By Moses Leos III
The possibility of a seven-cent increase in Kyle’s ad valorem tax rate is part and parcel for the $30 million road bonds issued in 2014. The increase would mark the first time Kyle’s property tax rates surpass .60 cents since the early 1990s.
That increase passed the first hurdle on Aug. 1. By a 7-0 vote in a special called meeting, the Kyle City Council kept the proposed tax rate for the fiscal year 2016 proposed budget at .6146 cents per $100 valuation.
It would raise ad valorem tax rates by 14 percent from fiscal year 2015.
The city’s tax rate increase is derived from a nearly seven-cent spike in the city’s interest and sinking (I&S) rate, which covers the city’s debt service. Kyle currently has about $130.2 million in debt, which includes principal and interest. Kyle Director of Finance Perwez Moheet said the city took advantage of a “strong bond market” and the increased valuation of the community to limit the rate increase.
The city is projecting a 29.6 percent increase in sales tax revenue and 18 percent increase in property tax revenue in 2016. Upon approval of the road bonds in 2013, Moheet said the ad valorem tax rate increase could have been as high as $.22 cents.
Moheet lauded city staff on Saturday on the sale of the city’s $30 million GO Bond, saying it was done “at the right time.”
Kyle’s proposed tax rate increase will go toward funding the city’s proposed $78.8 million budget for 2016. Under the proposed budget, Kyle residents would not see an increase in water or wastewater rates.
Driving the budget will be roughly $17 million in water and wastewater expenditures. That includes the acquisition of the city’s wastewater treatment plant from Aqua Operations, along with the possibility of an expansion of the plant. The expansion, calculated at $5.3 million, would increase the city’s WWTP to 4.5 million gallons per day.

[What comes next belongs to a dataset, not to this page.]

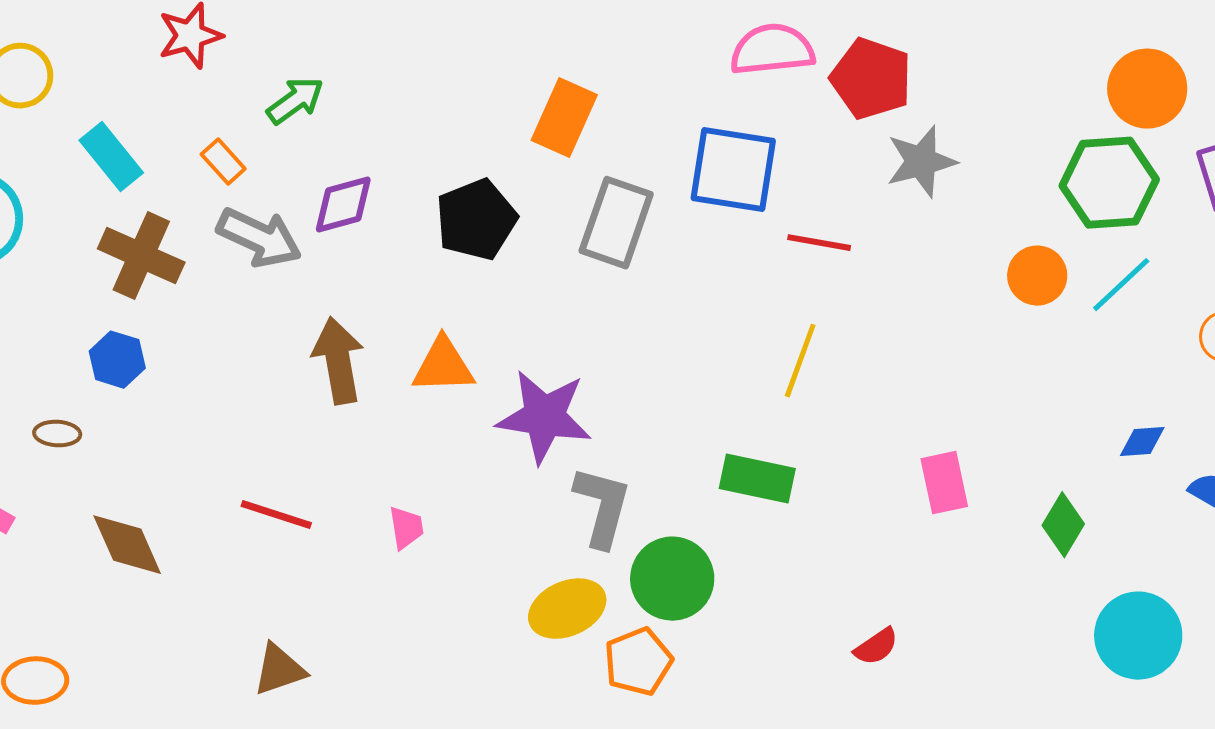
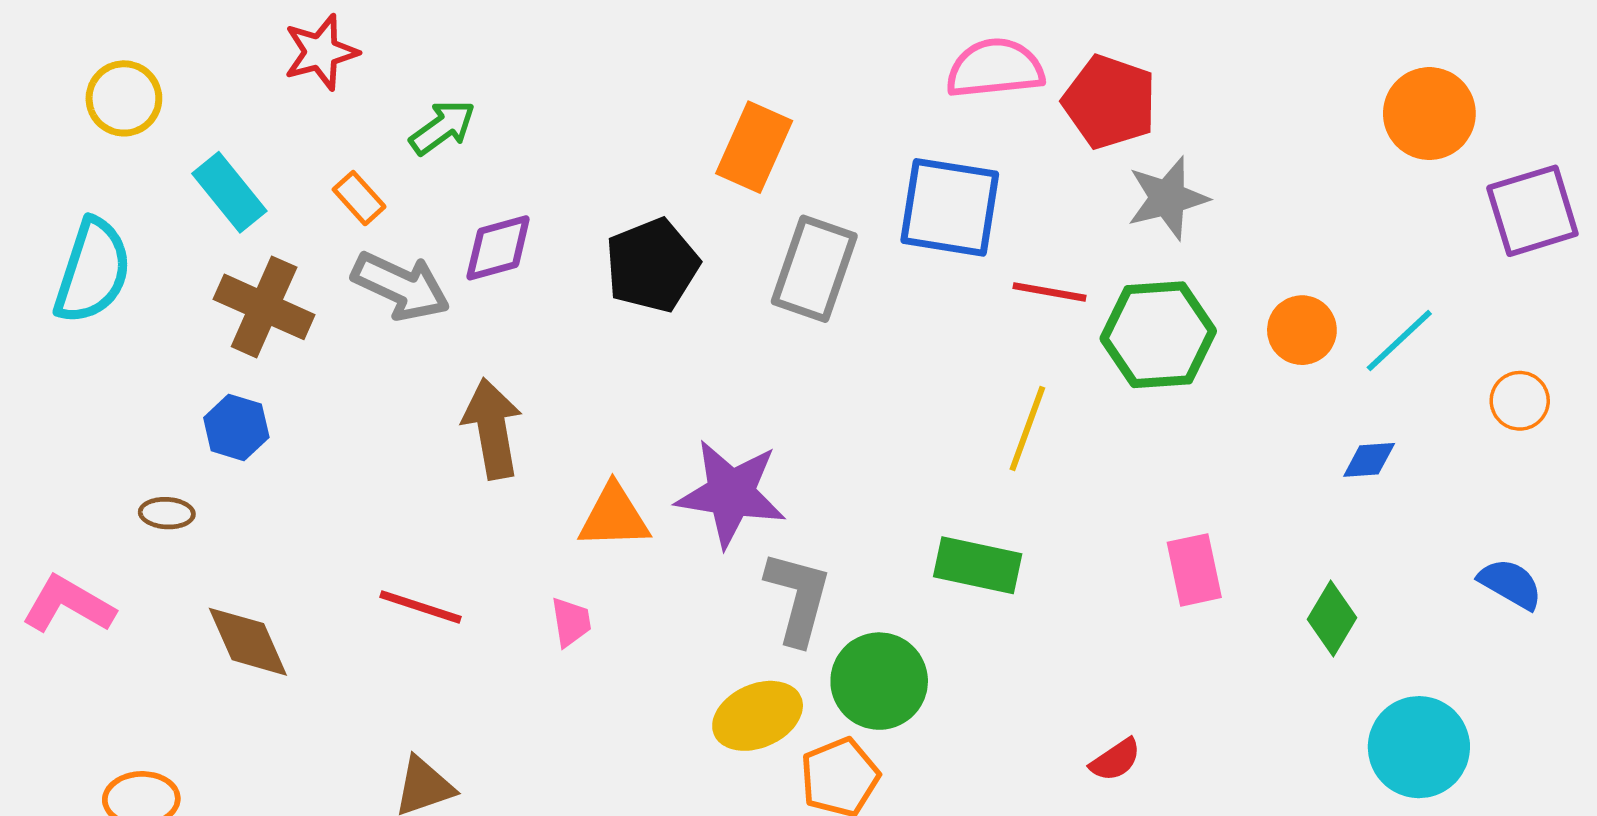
green hexagon: (1109, 183) -> (1158, 335), moved
orange triangle: (443, 366) -> (614, 517), moved
blue diamond: (1142, 442) -> (1369, 460), moved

Kyle Mayor Todd Webster said improving wastewater infrastructure in the city is something the city needed to address. While he praised Moheet for “seeing” the upgrades coming and saving for it, he said not improving wastewater infrastructure could affect development opportunities in the future.
“If we don’t address those things, it’s the thing that will hem us in,” Webster said. “Not having wastewater is the thing that’s preventing us from not getting a manufacturing [employer]or landing that next big project.”
An additional 22.5 new hires are proposed in the next fiscal year across all departments. Included are four new Kyle Police patrol officer positions, four new part-time telecommunications specialist for the Kyle Dispatch center, and a new warrant officer.
Kyle Police Chief Jeff Barnett said it was “clear to the citizens” the city needs more officers. While there will be a training period, Barnett said the new officers will help increase the department’s presence in neighborhoods.
“Too often our officers are going from one call to the next, and not having an opportunity to patrol neighborhoods and actively look for violations, or an opportunity to engage with the public,” Barnett said.
The warrant officer would help collect about $5 million in delinquent court costs. The new telecommunications positions are meant to relieve the two dispatchers who have seen calls for service steadily rise.
Improving a perceived lack of service to citizens is the city’s goal with the new hires. Kyle City Manager Scott Sellers said Saturday the city has a “severe lack of service delivery to what citizens expect us to provide.”
He said the new hires allow Kyle to “catch up” to meet the demand of citizens.
“This is a significant beefing up of our operations in general,” Webster said.